- Nubl Location within Syria
- Coordinates: 36°22′32″N 36°59′39″E﻿ / ﻿36.37556°N 36.99417°E
- Country: Syria
- Governorate: Aleppo
- District: A'zaz
- Subdistrict: Nubl
- Elevation: 429 m (1,407 ft)

Population (2004 census)
- • Total: 21,039
- Time zone: UTC+2 (EET)
- • Summer (DST): UTC+3 (EEST)

= Nubl =

Nubl (نبل, also spelled Nubbul or Nubbol) is a small city in northern Syria, administratively part of the Aleppo Governorate, located northwest of Aleppo. Nearby localities include al-Zahraa immediately to the south, Anadan to the southeast, Tel Rifaat to the northeast, Aqiba to the north, Barad to the west, and Mayer immediately to the east. According to the Syria Central Bureau of Statistics (CBS), Nubl had a population of 21,039 in the 2004 census. Its inhabitants are predominantly Shia Muslims and together with nearby al-Zahraa, Nubl forms a small Shia-inhabited pocket in a mostly Sunni Muslim area in the Aleppo Governorate.

Nubl is the administrative center of Nahiya Nubl of the Azaz District.

==Syrian Civil War==

Nubl and al-Zahraa were under siege by the anti-government Free Syrian Army (FSA), al-Nusra Front (al-Qaeda's Syrian branch), and Ahrar al-Sham. Movement out of Nubl was severely curtailed, and it relied on goods being airlifted by the Syrian Army. Although relations between the inhabitants of Nubl and the surrounding villages were normally friendly, during the ongoing Syrian civil war, anti-government supporters from nearby Sunni villages have claimed that Nubl and al-Zahraa hosted pro-government militias that have launched attacks against opposition supporters. There were numerous tit-for-tat kidnappings between Nubl and pro-opposition villages in the vicinity. After months of rebel siege and continuous reciprocal kidnappings, popular committees in the two towns agreed to begin negotiations with Sunni rebels on 27 March 2013. The agreement to negotiate was organised by Kurdish parties from the neighboring Kurd Dagh region, which is controlled by Kurdish fighters of the PYD. The talks were brokered by Kurds, and several kidnapped individuals were freed on both sides.

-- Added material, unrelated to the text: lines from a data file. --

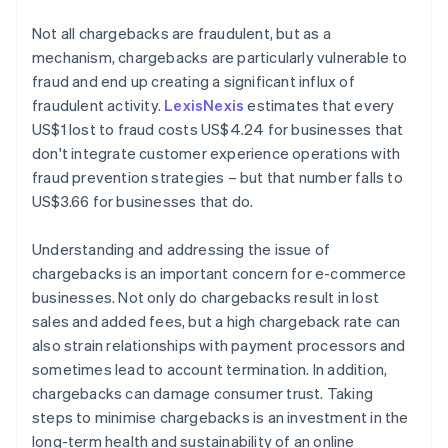
Not all chargebacks are fraudulent, but as a
mechanism, chargebacks are particularly vulnerable to
fraud and end up creating a significant influx of
fraudulent activity.
LexisNexis
estimates that every
US$1 lost to fraud costs US$4.24 for businesses that
don't integrate customer experience operations with
fraud prevention strategies – but that number falls to
US$3.66 for businesses that do.
Understanding and addressing the issue of
chargebacks is an important concern for e-commerce
businesses. Not only do chargebacks result in lost
sales and added fees, but a high chargeback rate can
also strain relationships with payment processors and
sometimes lead to account termination. In addition,
chargebacks can damage consumer trust. Taking
steps to minimise chargebacks is an investment in the
long-term health and sustainability of an online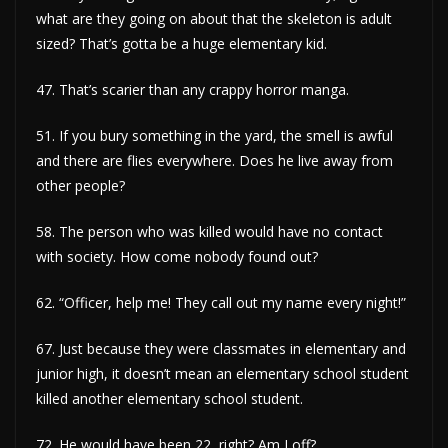
what are they going on about that the skeleton is adult
sized? That’s gotta be a huge elementary kid.
47. That’s scarier than any crappy horror manga.
51. If you bury something in the yard, the smell is awful
and there are flies everywhere. Does he live away from
other people?
58. The person who was killed would have no contact
with society. How come nobody found out?
62. “Officer, help me! They call out my name every night!”
67. Just because they were classmates in elementary and
junior high, it doesn’t mean an elementary school student
killed another elementary school student.
72. He would have been 22, right? Am I off?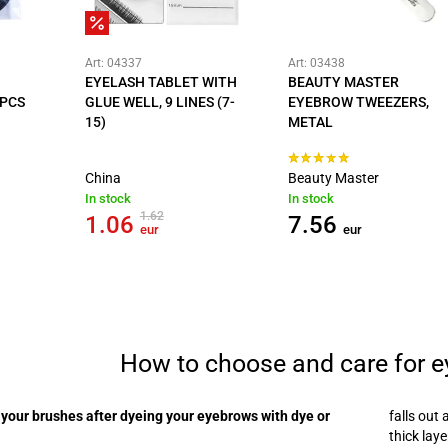
Art: 04337
Art: 03438
EYELASH TABLET WITH
BEAUTY MASTER
 PCS
GLUE WELL, 9 LINES (7-
EYEBROW TWEEZERS,
15)
METAL
China
Beauty Master
In stock
In stock
1.62
1.06
7.56
eur
eur
How to choose and care for 
your brushes after dyeing your eyebrows with dye or
falls out 
thick lay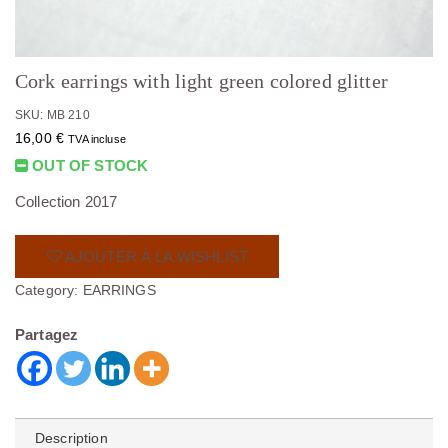
Cork earrings with light green colored glitter
SKU: MB 210
16,00
€
TVA incluse
OUT OF STOCK
Collection 2017
AJOUTER À LA WISHLIST
Category:
EARRINGS
Partagez
Description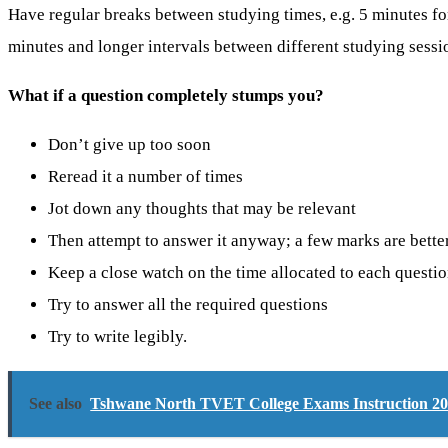
Have regular breaks between studying times, e.g. 5 minutes fo
minutes and longer intervals between different studying sessi
What if a question completely stumps you?
Don’t give up too soon
Reread it a number of times
Jot down any thoughts that may be relevant
Then attempt to answer it anyway; a few marks are bette
Keep a close watch on the time allocated to each questi
Try to answer all the required questions
Try to write legibly.
See also
Tshwane North TVET College Exams Instruction 2026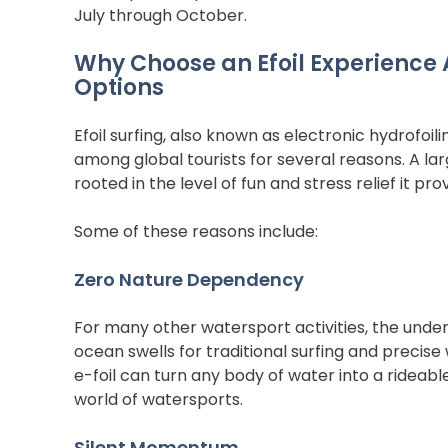
July through October.  
Why Choose an Efoil Experience
Options
Efoil surfing, also known as electronic hydrofoil
among global tourists for several reasons. A la
rooted in the level of fun and stress relief it prov
Some of these reasons include:
Zero Nature Dependency
For many other watersport activities, the underl
ocean swells for traditional surfing and precise 
e-foil can turn any body of water into a rideable s
world of watersports.
Silent Momentum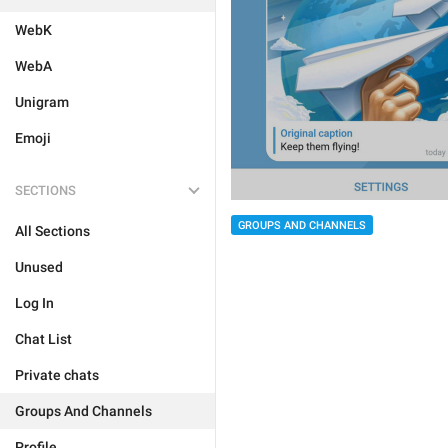
WebK
WebA
Unigram
Emoji
SECTIONS
GROUPS AND CHANNELS
All Sections
Unused
Log In
Chat List
Private chats
Groups And Channels
Profile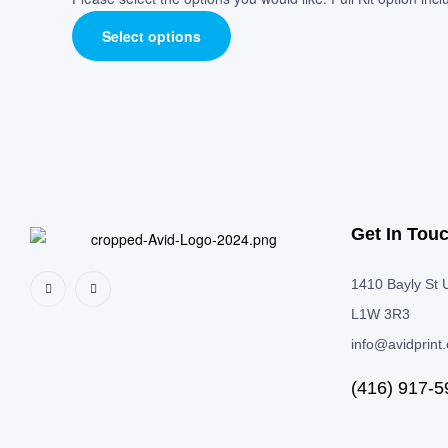
Select options
Get In Tou
1410 Bayly St U
L1W 3R3
info@avidprint
(416) 917-5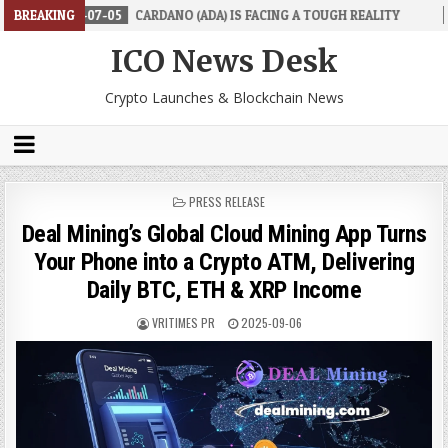
07-05
BREAKING
CARDANO (ADA) IS FACING A TOUGH REALITY
2026-06-26
ICO News Desk
Crypto Launches & Blockchain News
POSTED
PRESS RELEASE
IN
Deal Mining’s Global Cloud Mining App Turns
Your Phone into a Crypto ATM, Delivering
Daily BTC, ETH & XRP Income
VRITIMES PR
2025-09-06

On 3 February 2016, an offensive by the Syrian Arab Army and Hezbollah ended the siege.

On 30 November 2024, the Kurdish-led Syrian Democratic Forces (SDF) took control of the city amidst the attack on Aleppo and the subsequent retreat of pro-government forces, to evacuate Kurdish civilians and IDPs from the Shahba Canton. Afterwards, militants affiliated with Hayat Tahrir al-Sham took over the city.

Following the capture of Aleppo by HTS, the village requested protection from HTS against sectarian violence. The village has been under HTS and then Syrian Army protection since then.